Chiefs’ Marcus Peters and Kansas City police union should talk it out

They invited Chiefs cornerback Marcus Peters, who has been protesting racism and police brutality, to work with them on a community outreach program.
They invited Chiefs cornerback Marcus Peters, who has been protesting racism and police brutality, to work with them on a community outreach program. The Star

As we see it, all of those NFL players and owners taking a knee, along with assorted other sports stars, an anthem singer, and a 97-year-old WWII vet, are making an important statement about racial injustice, police brutality and the freedom of speech. But many Americans instead see a bunch of wealthy entertainers who should put on their helmets, perform and go home. Who should keep their politics to themselves, or at least express their views on their own time.

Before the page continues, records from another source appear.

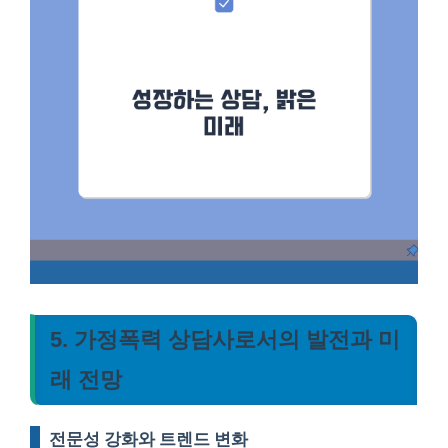
5. 가정폭력 상담사로서의 발전과 미
래 전망
전문성 강화와 트렌드 변화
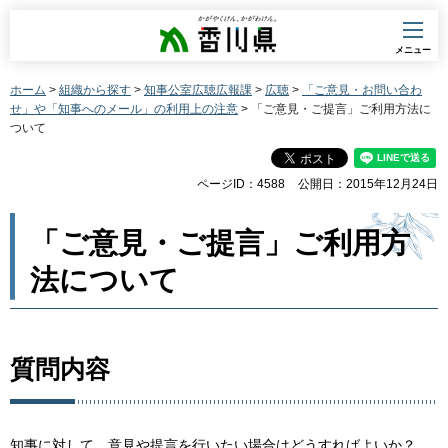
香川県
メニュー
ホーム
>
組織から探す
>
知事公室広聴広報課
>
広聴
>
「ご意見・お問い合わ
せ」や「知事へのメール」の利用上の注意
> 「ご意見・ご提言」ご利用方法に
ついて
ページID：4588
公開日：2015年12月24日
「ご意見・ご提言」ご利用方
法について
質問内容
知事に対して、意見や提言を行いたい場合はどうすればよいか？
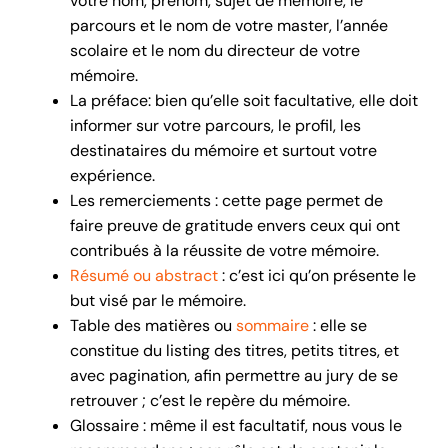
votre nom, prénom, sujet de mémoire, le
parcours et le nom de votre master, l’année
scolaire et le nom du directeur de votre
mémoire.
La préface: bien qu’elle soit facultative, elle doit
informer sur votre parcours, le profil, les
destinataires du mémoire et surtout votre
expérience.
Les remerciements : cette page permet de
faire preuve de gratitude envers ceux qui ont
contribués à la réussite de votre mémoire.
Résumé ou abstract
: c’est ici qu’on présente le
but visé par le mémoire.
Table des matières ou
sommaire
: elle se
constitue du listing des titres, petits titres, et
avec pagination, afin permettre au jury de se
retrouver ; c’est le repère du mémoire.
Glossaire : même il est facultatif, nous vous le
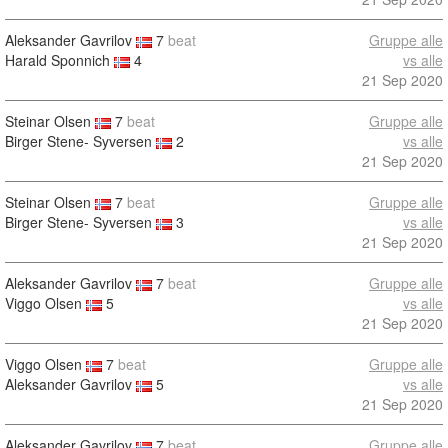
Aleksander Gavrilov
7
beat
Gruppe alle
Harald Sponnich
4
vs alle
21 Sep 2020
Steinar Olsen
7
beat
Gruppe alle
Birger Stene- Syversen
2
vs alle
21 Sep 2020
Steinar Olsen
7
beat
Gruppe alle
Birger Stene- Syversen
3
vs alle
21 Sep 2020
Aleksander Gavrilov
7
beat
Gruppe alle
Viggo Olsen
5
vs alle
21 Sep 2020
Viggo Olsen
7
beat
Gruppe alle
Aleksander Gavrilov
5
vs alle
21 Sep 2020
Aleksander Gavrilov
7
beat
Gruppe alle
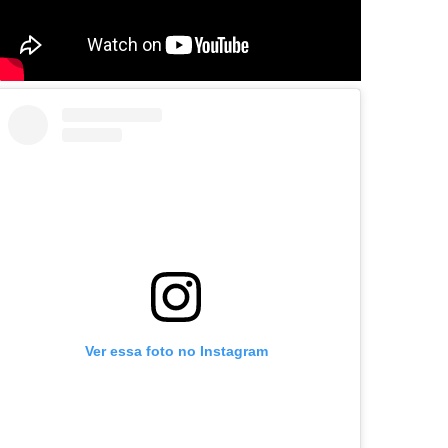
Ver essa foto no Instagram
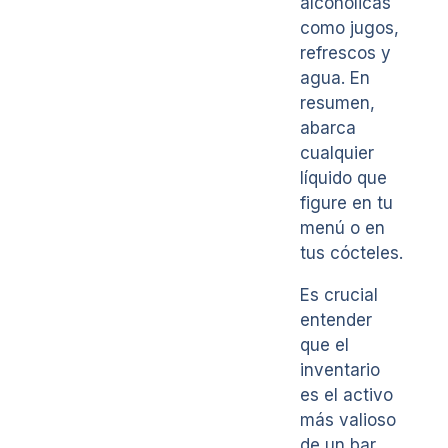
alcohólicas
como jugos,
refrescos y
agua. En
resumen,
abarca
cualquier
líquido que
figure en tu
menú o en
tus cócteles.
Es crucial
entender
que el
inventario
es el activo
más valioso
de un bar.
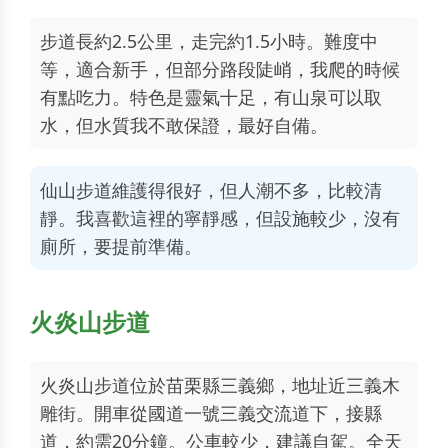
步道長約2.5公里，走完約1.5小時。難度中
等，適合新手，但部分路段陡峭，我爬的時候
有點吃力。特色是靈氣十足，有山泉可以取
水，但水質我不敢保證，最好自備。
仙山步道維護得很好，但人潮不多，比較清
靜。我喜歡這裡的寧靜感，但設施較少，沒有
廁所，要提前準備。
火炎山步道
火炎山步道位於苗栗縣三義鄉，地址近三義木
雕街。開車從國道一號三義交流道下，接縣
道，約需20分鐘。公車較少，建議自駕。全天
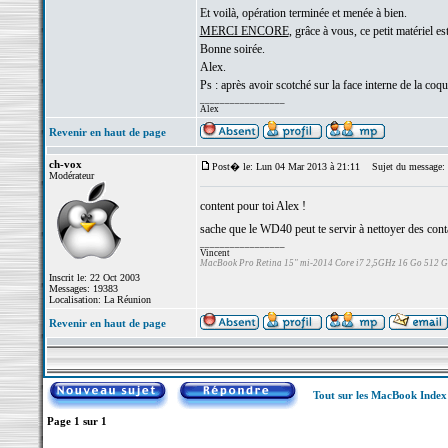
Et voilà, opération terminée et menée à bien.
MERCI ENCORE
, grâce à vous, ce petit matériel es
Bonne soirée.
Alex.
Ps : après avoir scotché sur la face interne de la coqu
_________________
Alex
Revenir en haut de page
ch-vox
Post� le: Lun 04 Mar 2013 à 21:11
Sujet du message:
Modérateur
content pour toi Alex !
sache que le WD40 peut te servir à nettoyer des contact
_________________
Vincent
MacBook Pro Retina 15" mi-2014 Core i7 2,5GHz 16 Go 512 
Inscrit le: 22 Oct 2003
Messages: 19383
Localisation: La Réunion
Revenir en haut de page
Tout sur les MacBook Inde
Page
1
sur
1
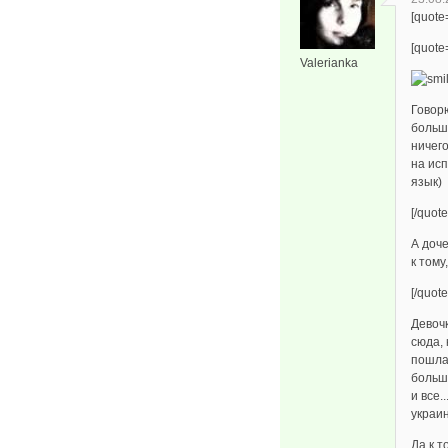
[quote
[quote
Valerianka
Говор
больше
ничего
на ис
язык)
[/quote
А доче
к тому
[/quote
Девоч
сюда, 
пошла 
больш
и все.
украин
Да к 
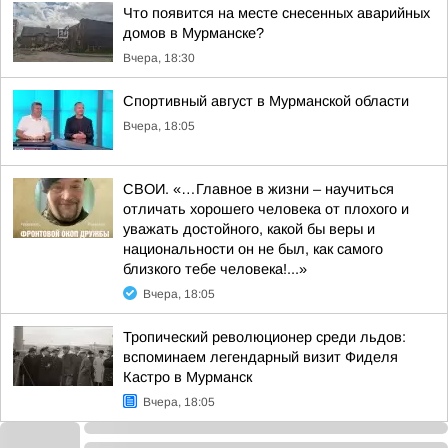
Что появится на месте снесенных аварийных
домов в Мурманске?
Вчера, 18:30
Спортивный август в Мурманской области
Вчера, 18:05
СВОИ. «…Главное в жизни – научиться
отличать хорошего человека от плохого и
уважать достойного, какой бы веры и
национальности он не был, как самого
близкого тебе человека!...»
Вчера, 18:05
Тропический революционер среди льдов:
вспоминаем легендарный визит Фиделя
Кастро в Мурманск
Вчера, 18:05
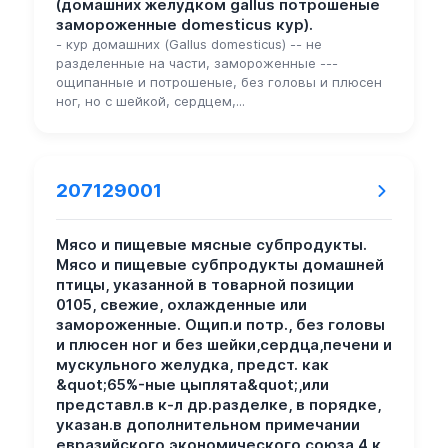
(домашних желудком gallus потрошеные
замороженные domesticus кур).
- кур домашних (Gallus domesticus) -- не
разделенные на части, замороженные ---
ощипанные и потрошеные, без головы и плюсен
ног, но с шейкой, сердцем,...
207129001
Мясо и пищевые мясные субпродукты.
Мясо и пищевые субпродукты домашней
птицы, указанной в товарной позиции
0105, свежие, охлажденные или
замороженные. Ощип.и потр., без головы
и плюсен ног и без шейки,сердца,печени и
мускульного желудка, предст. как
&quot;65%-ные цыплята&quot;,или
представл.в к-л др.разделке, в порядке,
указан.в дополнительном примечании
евразийского экономического союза 4 к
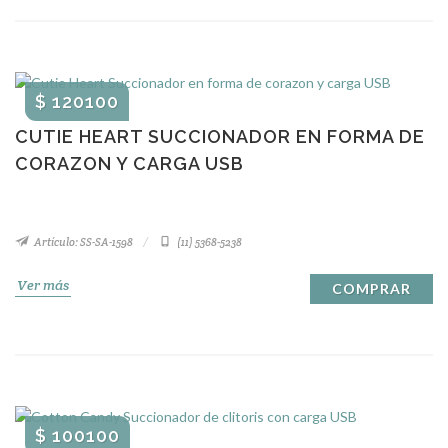
$ 120100
CUTIE HEART SUCCIONADOR EN FORMA DE
CORAZON Y CARGA USB
Artículo: SS-SA-1598
(11) 5368-5238
Ver más
COMPRAR
$ 100100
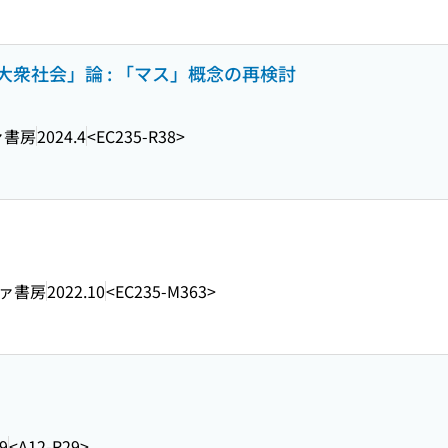
衆社会」論 : 「マス」概念の再検討
ァ書房
2024.4
<EC235-R38>
ァ書房
2022.10
<EC235-M363>
9
<A12-R29>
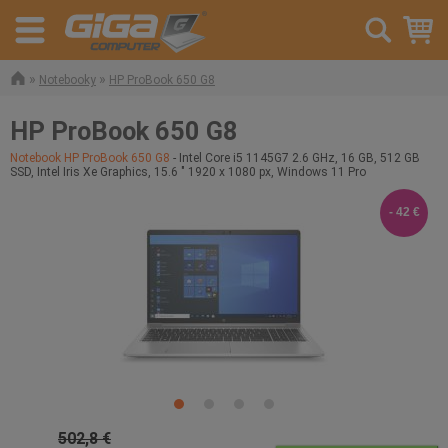
»
»
Notebooky
HP ProBook 650 G8
HP ProBook 650 G8
Notebook HP ProBook 650 G8
- Intel Core i5 1145G7 2.6 GHz, 16 GB, 512 GB
SSD, Intel Iris Xe Graphics, 15.6 " 1920 x 1080 px, Windows 11 Pro
- 42 €
502,8 €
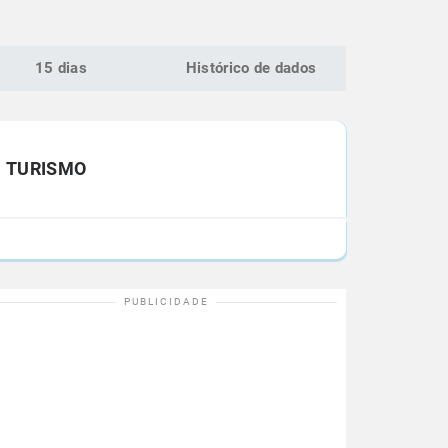
15 dias
Histórico de dados
TURISMO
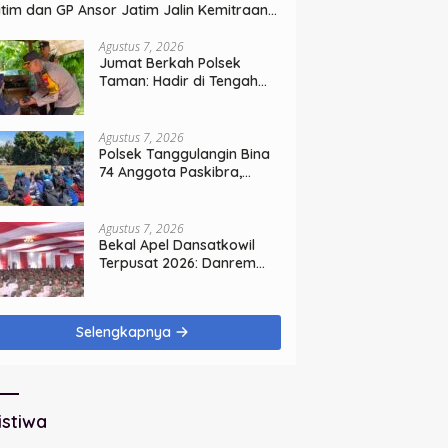
tim dan GP Ansor Jatim Jalin Kemitraan
rategis Perpajakan
Agustus 7, 2026
Jumat Berkah Polsek
Taman: Hadir di Tengah
Warga, Bagikan Sembako
dan Perkuat Ikatan
Kamtibmas
Agustus 7, 2026
Polsek Tanggulangin Bina
74 Anggota Paskibra,
Sambut HUT Ke-81
Kemerdekaan
Agustus 7, 2026
Bekal Apel Dansatkowil
Terpusat 2026: Danrem
Bhaskara Jaya Teguhkan
Kepemimpinan Humanis
Selengkapnya
istiwa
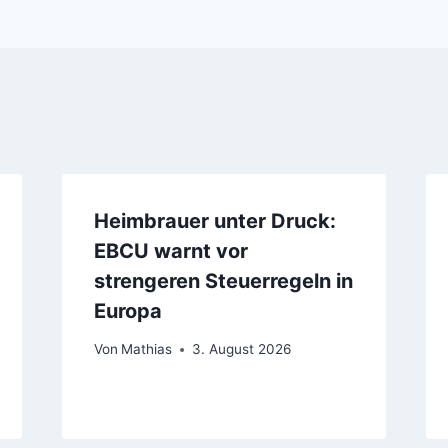
Heimbrauer unter Druck:
EBCU warnt vor
strengeren Steuerregeln in
Europa
Von
Mathias
3. August 2026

That’s why their protest was so necessary in the first place. And why we see a Kansas City police union’s invitation to Chiefs player Marcus Peters to work with local officers on a community outreach program as a fine idea. The Sept. 10 letter from Brad Lemon, president of the Kansas City Fraternal Order of Police Lodge No. 99 — written before President Donald Trump put the issue on the front burner and turned the heat up as high as it would go — invites Peters to get to know them and vice versa. That’s what we all ought to be doing.

“As you can imagine,” Lemon wrote, “many of [our] members including myself disagreed with your decision” to sit out the anthem before the Chiefs’ Sept. 7 season opener against the New England Patriots. “You might expect this letter to contain a litany of criticism and grievances about that decision. It’s not.”

In some spots, Lemon did come off as more snide than wide-open: “No doubt that you are a well-recognized personality throughout Kansas City because of your great God-given talent and physical abilities on the football field.” And because of your hard work, we’re sure he meant to say. “We would love to see you put these talents...to positive use.” As if he’s currently not doing that. No wonder Peters didn’t respond, though his team did.

Still, this part is key: “We really think it would give you a great opportunity to see what we do and give us an opportunity to hear about your concerns that have led to your protest.” That’s exactly the kind of conversation we’ve got to have. Lemon is really saying, “Let’s get to know one another and see where we are then.” Which can’t help but be a better place.

After the president’s incendiary remarks, Lemon wrote on Facebook that when Peters sat through the anthem, “to be honest, as a veteran and a longtime police officer, I was pissed.” Honesty is a pretty good starting point, and the anger is real on all sides. Yet “rather than write a statement fueled by anger,” Lemon said, “I decided to take a breath and think. I know it doesn’t always happen all the time, but in this case, I am glad I did.’’ Now several Chiefs players are interested in accepting the invitation. Lemon is angry still: “It’s easy to kneel in front of the cameras,’’ he wrote accusingly. But he remains open to working with players, and we hope they do, too.